By Daniel Dunaief
They are like couples looking for each other on a dating website. Each side could theoretically find a range of connections. The focus in this dating game, however, has heavily favored understanding the preferences of one side.
Markus Seeliger, an associate professor in the Department of Pharmacological Sciences at the Stony Brook University Renaissance School of Medicine, has taken important steps to change that, albeit in a completely different area. Instead of working with two people who are searching for a date, Seeliger studies the interactions among protein kinases, which are like switches that turn on or off cellular signals, and inhibitors, which researchers and drug companies are creating to slow down or stop the progression of diseases.
Most scientists have looked at the pairing of these molecules and protein kinases from the perspective of the inhibitor, trying to figure out if it would bind to one of the 500 protein kinases in the human body.
Seeliger, however, is exploring the coupling from the other side, looking at the selectivity of the kinases. He published recent research in the journal Cell Chemical Biology.
“People have only ever looked at the specificity from the point of view of an inhibitor,” Seeliger said. “We’ve turned it around. We’re looking at it from the perspective of kinases,” adding that kinases have been important drug targets for decades.
In an email, Michael Frohman, a SUNY distinguished professor and the chair of the Department of Pharmacological Sciences, applauded Seeliger’s efforts and said his research “is representative of the innovative work going on in many of the labs here.”
On a first level, Seeliger discovered eight kinases that bind to a range of potential inhibitors, while the others are more selective.
Within the smaller group that binds a range of inhibitors, there was no sequence relationship between the base pairs that formed the kinases. The kinases are also not closely related in the cellular functions they regulate. They all trigger similar signaling cascades.
Seeliger wanted to know why these eight kinases were four to five times more likely to couple with an introduced inhibitor than their more selective kinase counterparts. The Stony Brook scientist performed a three-dimensional analysis of the structure of one of these kinases at Brookhaven National Laboratory.
“They have a very large binding pocket that can accommodate many different inhibitors,” Seeliger said. Indeed, he discovered this higher level of receptivity by separating out this group of eight, which also had more flexible binding sites. If the match between the configuration of the inhibitor and the kinase isn’t perfect, the kinase can still find a way to allow the molecule to connect.
For any potential inhibitor introduced into the human body, this more flexible and accommodating group of kinases could cause unintended side effects regardless of the level of specificity between the inhibitor or drug and other targets. This could have health implications down the road, as other researchers may use the properties of these kinases to switch off programs cancer or other diseases use to continue on their destructive paths.
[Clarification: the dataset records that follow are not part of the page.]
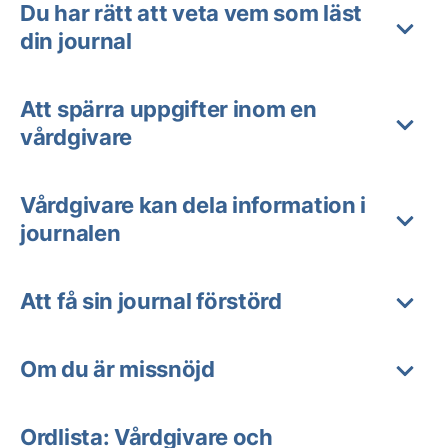
Du har rätt att veta vem som läst
din journal
Att spärra uppgifter inom en
vårdgivare
Vårdgivare kan dela information i
journalen
Att få sin journal förstörd
Om du är missnöjd
Ordlista: Vårdgivare och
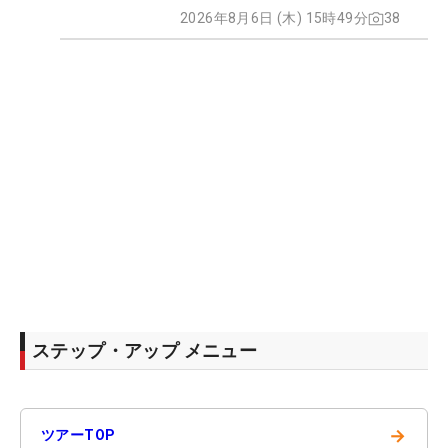
2026年8月6日 (木) 15時49分
38
ステップ・アップ メニュー
→
ツアーTOP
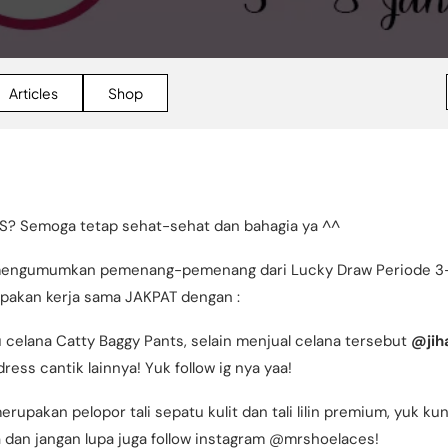
Articles
Shop
S? Semoga tetap sehat-sehat dan bahagia ya ^^
 mengumumkan pemenang-pemenang dari Lucky Draw Periode 3-8
upakan kerja sama JAKPAT dengan :
tu celana Catty Baggy Pants, selain menjual celana tersebut
@jih
ress cantik lainnya! Yuk follow ig nya yaa!
rupakan pelopor tali sepatu kulit dan tali lilin premium, yuk ku
m
dan jangan lupa juga follow instagram @mrshoelaces!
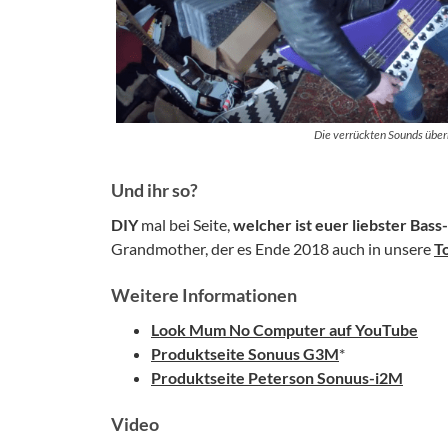
Die verrückten Sounds über
Und ihr so?
DIY
mal bei Seite,
welcher ist euer liebster Bass
Grandmother, der es Ende 2018 auch in unsere
To
Weitere Informationen
Look Mum No Computer auf YouTube
Produktseite Sonuus G3M
*
Produktseite Peterson Sonuus-i2M
Video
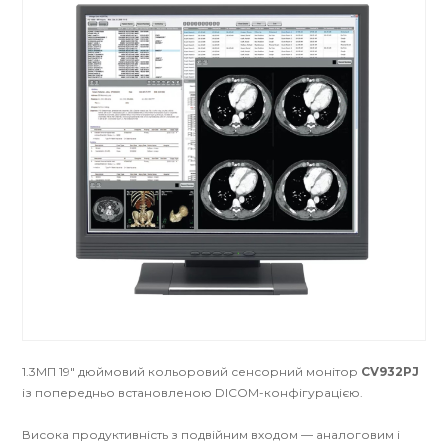
1.3МП 19" дюймовий кольоровий сенсорний монітор
CV932PJ
із попередньо встановленою DICOM-конфігурацією.
Висока продуктивність з подвійним входом — аналоговим і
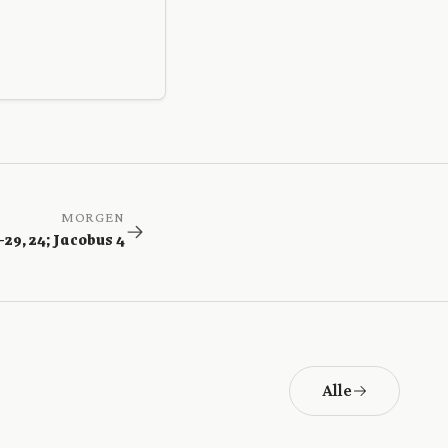
MORGEN
-29, 24; Jacobus 4
Alle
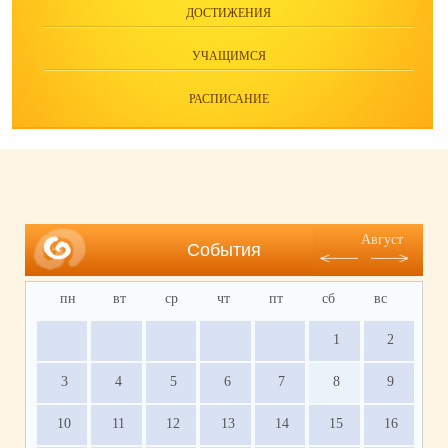
ДОСТИЖЕНИЯ
УЧАЩИМСЯ
РАСПИСАНИЕ
Август
События
пн
вт
ср
чт
пт
сб
вс
1
2
3
4
5
6
7
8
9
10
11
12
13
14
15
16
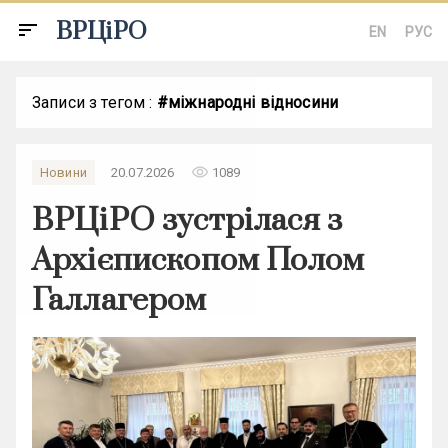
ВРЦіРО
sort
EN
РУС
Записи з тегом :
#міжнародні відносини
remove_red_eye
Новини
20.07.2026
1089
ВРЦіРО зустрілася з
Архієпископом Полом
Галлагером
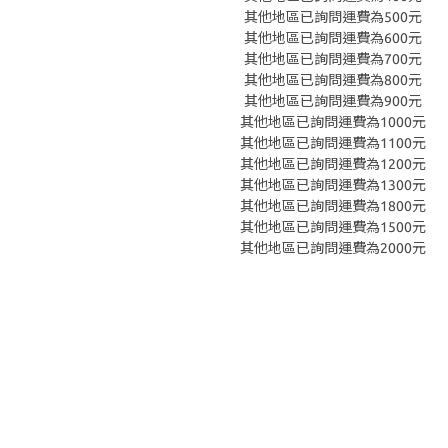
其他地區已詢問運費為500元
其他地區已詢問運費為600元
其他地區已詢問運費為700元
其他地區已詢問運費為800元
其他地區已詢問運費為900元
其他地區已詢問運費為1000元
其他地區已詢問運費為1100元
其他地區已詢問運費為1200元
其他地區已詢問運費為1300元
其他地區已詢問運費為1800元
其他地區已詢問運費為1500元
其他地區已詢問運費為2000元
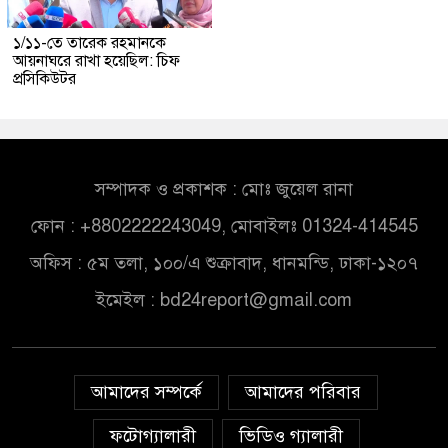
১/১১-তে তারেক রহমানকে
আয়নাঘরে রাখা হয়েছিল: চিফ
প্রসিকিউটর
সম্পাদক ও প্রকাশক : মোঃ জুয়েল রানা
ফোন : +8802222243049, মোবাইলঃ 01324-414545
অফিস : ৫ম তলা, ১০০/এ শুক্রাবাদ, ধানমন্ডি, ঢাকা-১২০৭
ইমেইল :
bd24report@gmail.com
আমাদের সম্পর্কে
আমাদের পরিবার
ফটোগ্যালারী
ভিডিও গ্যালারী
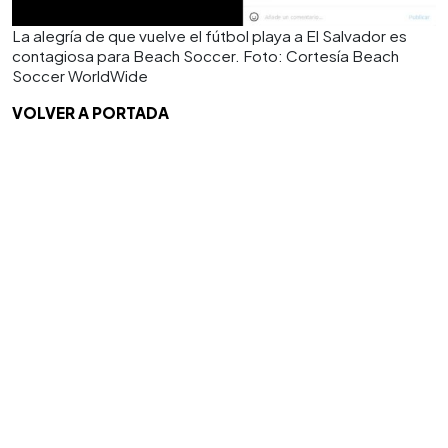
La alegría de que vuelve el fútbol playa a El Salvador es
contagiosa para Beach Soccer. Foto: Cortesía Beach
Soccer WorldWide
VOLVER A PORTADA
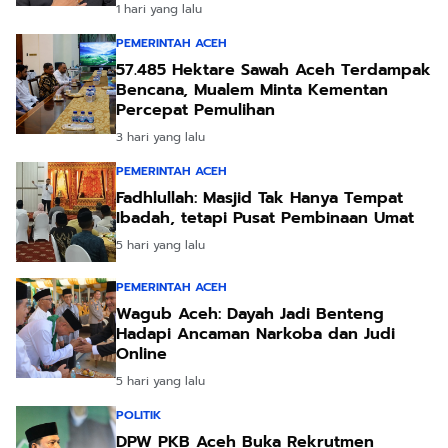
1 hari yang lalu
PEMERINTAH ACEH
57.485 Hektare Sawah Aceh Terdampak
Bencana, Mualem Minta Kementan
Percepat Pemulihan
3 hari yang lalu
PEMERINTAH ACEH
Fadhlullah: Masjid Tak Hanya Tempat
Ibadah, tetapi Pusat Pembinaan Umat
5 hari yang lalu
PEMERINTAH ACEH
Wagub Aceh: Dayah Jadi Benteng
Hadapi Ancaman Narkoba dan Judi
Online
5 hari yang lalu
POLITIK
DPW PKB Aceh Buka Rekrutmen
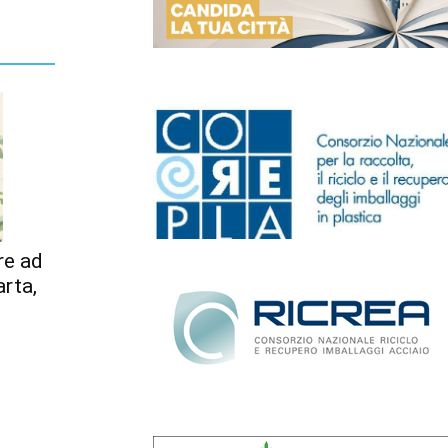
re ad
arta,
“Studies point to the roles of protein kinases as driving (to at least allowing and permitting) cancer growth and development,” Yusuf Hannun, the director of the Stony Brook University Cancer Center, explained in an email. “Therefore, one needs to inhibit them.”
Hannun described Seeliger as “very rigorous” and suggested he was an “up and coming scientist” whose “novel approach” shed significant new light on protein kinases.
In his research, Seeliger’s next step is to look at the existing database to see what other groups of kinases he finds and then determine why or how these switches have similarities to others in other systems or regions of the body.
Seeliger likened kinases to a control panel on a space shuttle. “Nothing about the sequence tells you about the role of the switches,” which would make it difficult for astronauts to know which switch to turn and in what order to bring the shuttle home.
Another question he’d like to address involves a greater understanding of the complexity of a living system. So far, he’s looked at properties of these kinases under controlled conditions. When he moves into a more complex environment, the inhibitors will likely interact and yield unexpected binding or connections.
Frohman appreciated Seeliger’s overall approach to his work and his contribution to the field. He cited the popularity of a review article Seeliger wrote that documents how drug molecules find their target binding site. Frohman said this work, which was published in the Journal of the American Chemical Society, was cited over 400 times in other articles.
Seeliger has been “very dedicated to moving this field forward. We were very excited about the topic and have been very pleased with the work he’s done on it since arriving at SBU,” Frohman said.
A resident of Stony Brook, Seeliger lives with his wife Jessica Seeliger, an assistant professor in the Department of Pharmacological Sciences who works on developing drugs for tuberculosis. The couple has two young children.
“We are all very happy they are both here as independent scientists,” Frohman added.
Indeed, Hannun called Jessica Seeliger an “outstanding and highly talented scientist,” as well.
Seeliger grew up in Hanover, Germany. He became interested in science in high school when he watched “The Double Helix,” which showed the development of the structural model of DNA.
His lab currently has two postdoctoral researchers and two doctoral candidates. Ultimately, Seeliger hopes his research helps establish an understanding of the way various kinases are functionally similar in how they interact with drugs.
“We wish we would be able to design more specific inhibitors without having to test dozens and dozens of compounds by trial and error,” he explained. He hopes to continue to build on his work with kinases, including exploring what happens when mutations in these switches cause disease.